As pessoas que estão trabalhando atualmente [na gestão] não estão lá para desenvolver a Petrobrás ou atender ao estatuto da empresa. Como que a Petrobrás vai atender o seu estatuto, que determina a venda de combustível de qualidade para o Brasil, se a companhia está colocando à venda suas refinarias e vendeu o controle da BR Distribuidora? Como vão garantir o menor preço para o consumidor se utilizam preço de paridade de importação desde 2016?

A política de preços de paridade de importação (PPI) sempre sofreu muitas críticas dentro do setor de óleo e gás…

O preço de paridade de importação é o mesmo que o custo de importação mais lucro. Ou seja, eles usam o preço no exterior, somam o custo de transporte até o Brasil, custo de internação no país, custo de transporte até a refinaria, seguro para garantir preços e adicionam lucro. Ou seja, esse é o preço mais alto possível. Nenhuma empresa do mundo em nenhum momento usou esse tipo de política. Isso não existe. A Petrobrás está trabalhando contra si mesma. A administração da companhia faz isso porque não trabalham para a Petrobrás e sim para quem está do outro lado [se referindo aos investidores e acionistas].

Com essa postura da empresa, como vê o futuro financeiro da Petrobrás?

O que acontece é que a Petrobrás, entre 2009 e 2014, fez investimentos maciços principalmente no pré-sal. Foram mais de US$ 250 bilhões. Isto é, a Petrobrás investiu US$ 50 bilhões por ano. Imagine a importância disso para a economia do Brasil. Só que esse processo de investimento foi estancado. 

Os projetos de óleo e gás tem uma maturação muito longa do que a indústria comum. Aquilo que foi investido em 2010 começa a apresentar resultados só agora. A gestão atual está usufruindo o benefício que foi plantado no passado. Não foram eles que descobriram o pré-sal. 

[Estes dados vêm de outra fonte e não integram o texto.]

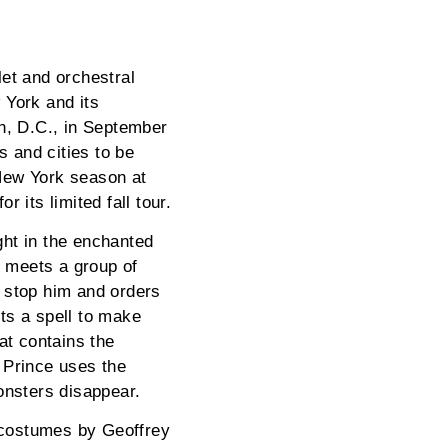
et and orchestral
 York and its
n, D.C., in September
 and cities to be
New York season at
 its limited fall tour.
ght in the enchanted
e meets a group of
o stop him and orders
sts a spell to make
at contains the
 Prince uses the
onsters disappear.
t costumes by Geoffrey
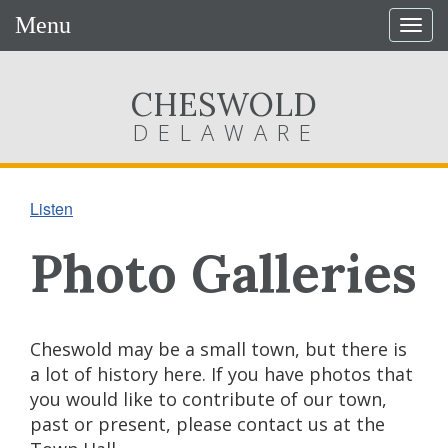
Menu
Togg
navig
CHESWOLD
DELAWARE
Listen
Photo Galleries
Cheswold may be a small town, but there is
a lot of history here. If you have photos that
you would like to contribute of our town,
past or present, please contact us at the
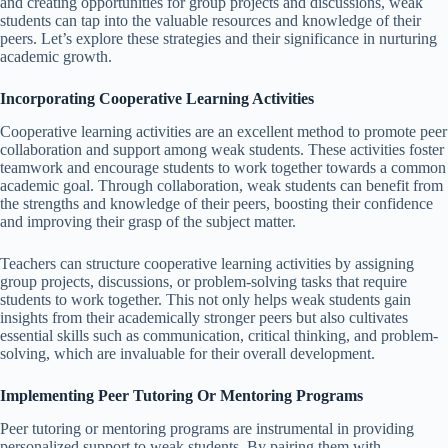
and creating opportunities for group projects and discussions, weak
students can tap into the valuable resources and knowledge of their
peers. Let’s explore these strategies and their significance in nurturing
academic growth.
Incorporating Cooperative Learning Activities
Cooperative learning activities are an excellent method to promote peer
collaboration and support among weak students. These activities foster
teamwork and encourage students to work together towards a common
academic goal. Through collaboration, weak students can benefit from
the strengths and knowledge of their peers, boosting their confidence
and improving their grasp of the subject matter.
Teachers can structure cooperative learning activities by assigning
group projects, discussions, or problem-solving tasks that require
students to work together. This not only helps weak students gain
insights from their academically stronger peers but also cultivates
essential skills such as communication, critical thinking, and problem-
solving, which are invaluable for their overall development.
Implementing Peer Tutoring Or Mentoring Programs
Peer tutoring or mentoring programs are instrumental in providing
personalized support to weak students. By pairing them with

As plataformas que vão entrar em atividade são frutos dos investimentos feitos entre 2009 e 2014. Em 1980, a produção do Brasil era de 200 mil por dia. Hoje, só a plataforma FPSO Almirante Tamandaré [sexta unidade do campo de Búzios] terá capacidade de produzir 225 mil barris por dia. 

A empresa tende a dar lucro, só que sem a responsabilidade com a economia brasileira e com o desenvolvimento do país. Ela passa a ser uma mera exportadora lucrativa de óleo cru. A Petrobrás vai dar lucro sim, a não ser que o preço do barril despenque muito. Com uma produção entre 4 milhões e 5 milhões de barris por dia no futuro, mesmo só vendendo óleo cru, é claro que a Petrobrás será uma empresa rentável. Mas assim, ela será uma petroleira minimizada frente àquilo do que poderia ser.